Sulla vertenza Whirpool c’è un tavolo aperto al ministero dello Sviluppo economico sul quale Maurizio Landini non sembra farsi troppe illusioni. Il segretario della Fiom – che ha raggiunto ieri i lavoratori della fabbrica di Fabriano dove il gruppo americano prevede di chiudere il sito di Albacina per trasferire le produzioni a Melano – non ha, infatti, usato giri di parole: “Spetta al sindacato entrare nel merito del piano di ristrutturazione – ha detto – Non ho nulla contro il Governo, ma non sempre il Governo fa quello che tu pensi sia giusto fare”.
E per tendere un’ancora ai lavoratori che (da Carinaro a None) rischiano di perdere il posto di lavoro, occorre ripartire, secondo il sindacalista, da ciò che la Whirpool ha messo sul tavolo. “Non banalizzo il piano – ha spiegato Landini – perché quando un’azienda ti dice che porta oltre 500 milioni di investimenti e che farà rientrare delle produzioni dall’estero, mentre altre produzioni andranno via, debbo vedere il piano complessivo”. “Non possiamo permetterci di far saltare gli investimenti“, ha chiosato il numero uno della Fiom, che ha, però, anche inoltrato un “rimbrotto” al colosso americano: “Non può dire investo qui e licenzio dall’altra parte”.

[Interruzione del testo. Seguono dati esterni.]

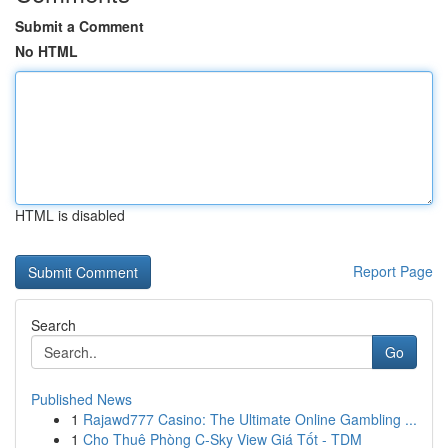
Submit a Comment
No HTML
HTML is disabled
Report Page
Search
Go
Published News
1
Rajawd777 Casino: The Ultimate Online Gambling ...
1
Cho Thuê Phòng C-Sky View Giá Tốt - TDM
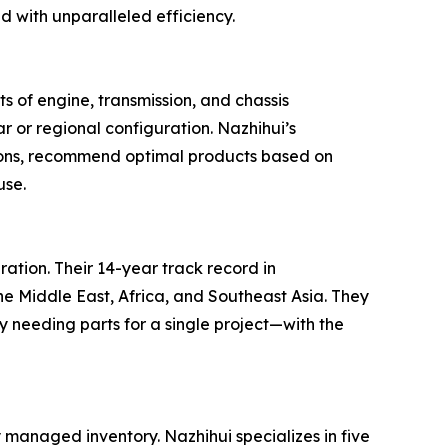
with unparalleled efficiency.
ts of engine, transmission, and chassis
r or regional configuration. Nazhihui’s
cations, recommend optimal products based on
use.
ration. Their 14-year track record in
he Middle East, Africa, and Southeast Asia. They
y needing parts for a single project—with the
 managed inventory. Nazhihui specializes in five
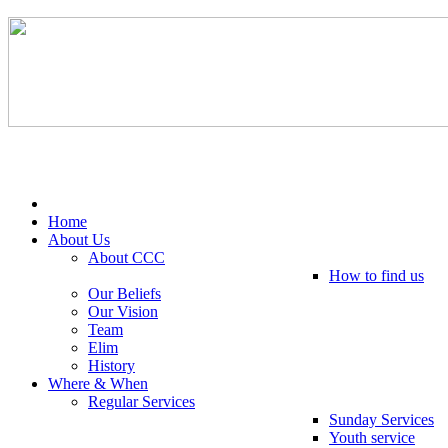
Tel: 0203 489 4972 / 0793 237 5246
Home
About Us
About CCC
How to find us
Our Beliefs
Our Vision
Team
Elim
History
Where & When
Regular Services
Sunday Services
Youth service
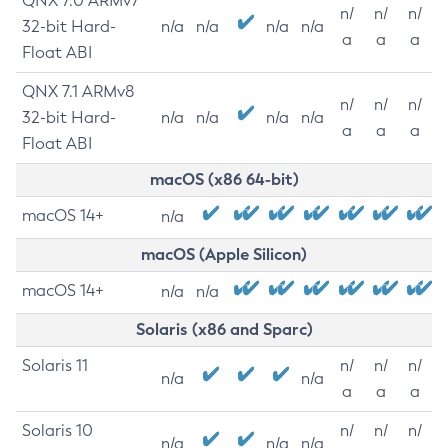
QNX 7.0 ARMv7
n/
n/
n/
32-bit Hard-
n/a
n/a
n/a
n/a
a
a
a
Float ABI
QNX 7.1 ARMv8
n/
n/
n/
32-bit Hard-
n/a
n/a
n/a
n/a
a
a
a
Float ABI
macOS (x86 64-bit)
macOS 14+
n/a
macOS (Apple Silicon)
macOS 14+
n/a
n/a
Solaris (x86 and Sparc)
Solaris 11
n/
n/
n/
n/a
n/a
a
a
a
Solaris 10
n/
n/
n/
n/a
n/a
n/a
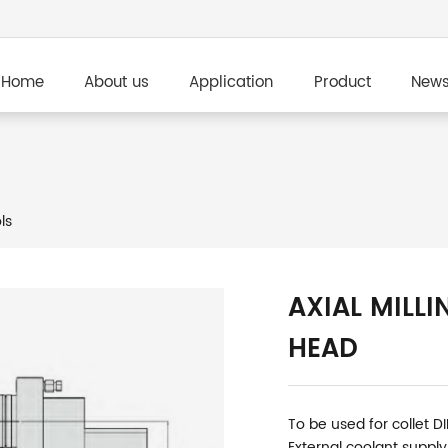
Home
About us
Application
Product
New
ls
AXIAL MILLI
HEAD
To be used for collet D
External coolant supply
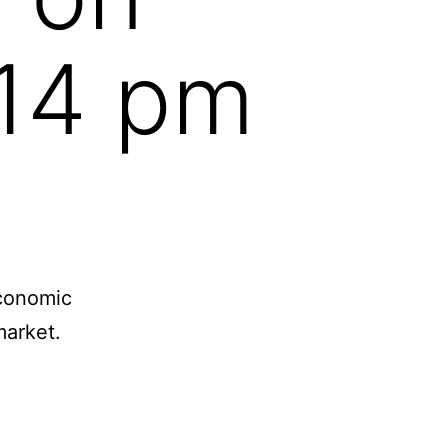
:14 pm
economic
arket.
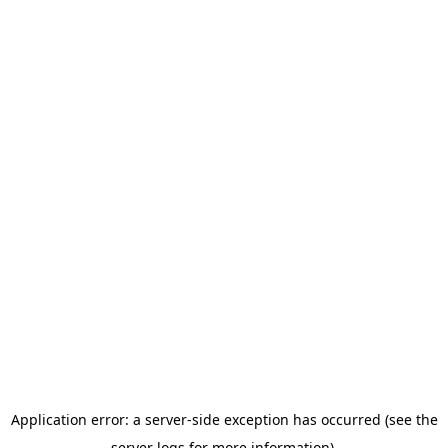
Application error: a server-side exception has occurred (see the
server logs for more information).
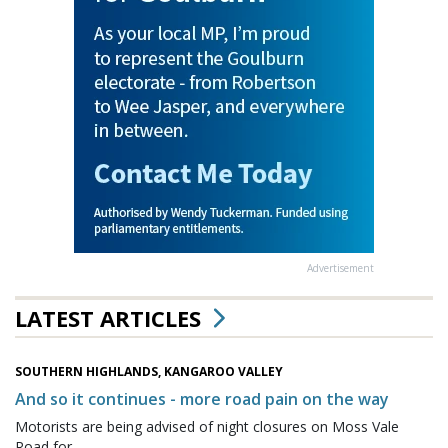
Advertisement
LATEST ARTICLES
SOUTHERN HIGHLANDS, KANGAROO VALLEY
And so it continues - more road pain on the way
Motorists are being advised of night closures on Moss Vale
Road for...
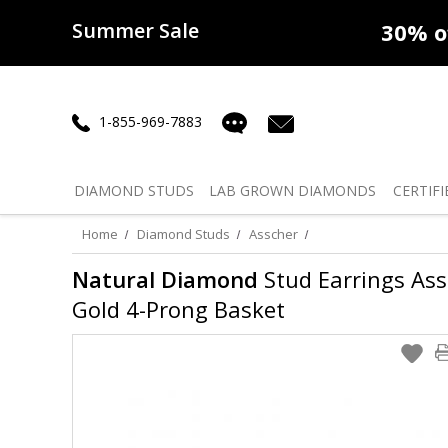
Summer Sale
50% off
Lab Diamonds
30% o
1-855-969-7883
DIAMOND
STUDS
LAB GROWN
DIAMONDS
CERTIFI
Home
Diamond Studs
Asscher
Natural Diamond
Stud Earrings Assc
Gold 4-Prong Basket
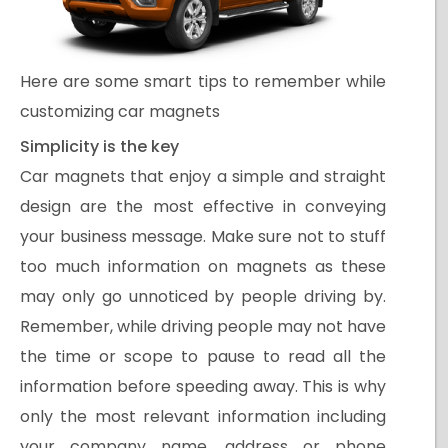
Here are some smart tips to remember while
customizing car magnets
Simplicity is the key
Car magnets that enjoy a simple and straight
design are the most effective in conveying
your business message. Make sure not to stuff
too much information on magnets as these
may only go unnoticed by people driving by.
Remember, while driving people may not have
the time or scope to pause to read all the
information before speeding away. This is why
only the most relevant information including
your company name, address or phone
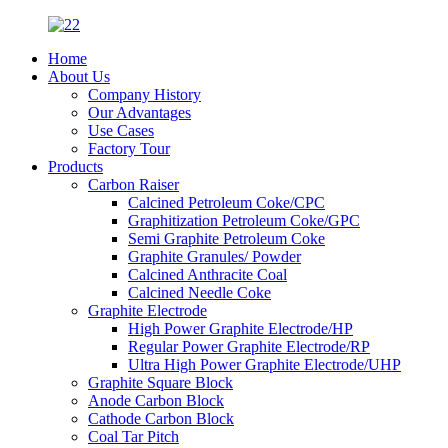
Home
About Us
Company History
Our Advantages
Use Cases
Factory Tour
Products
Carbon Raiser
Calcined Petroleum Coke/CPC
Graphitization Petroleum Coke/GPC
Semi Graphite Petroleum Coke
Graphite Granules/ Powder
Calcined Anthracite Coal
Calcined Needle Coke
Graphite Electrode
High Power Graphite Electrode/HP
Regular Power Graphite Electrode/RP
Ultra High Power Graphite Electrode/UHP
Graphite Square Block
Anode Carbon Block
Cathode Carbon Block
Coal Tar Pitch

La posizione di Landini – che risulta sostanzialmente conciliante (o per lo meno disponibile al dialogo) – rischia però di rimanere isolata. Se il leader della Fiom non ha, infatti, espresso alcun dubbio sull’opportunità di presenziare all’incontro che la Whirpool ha convocato a Firenze per il prossimo 28 maggio per discutere coi sindacati dei contenuti del piano di ristrutturazione, le altre organizzazioni non la pensano allo stesso modo. Più che scettico si è mostrato, ad esempio, Tiziano Franceschetti della Fim Cisl: “Ci sono voluti mesi per scrivere quel piano industriale – ha osservato – e non lo puoi certo stravolgere in pochi giorni. La verità è che a quelle condizioni, cioè tagliando un terzo della forza lavoro del gruppo, quel piano è inaccettabile. Presentarsi a Firenze è come dire che si può entrare nel merito. E di cosa dovremmo discutere di fronte alla proposta di oltre duemila licenziamenti? Riteniamo che la sede giusta sia il ministero e che il Governo debba dare delle garanzie“.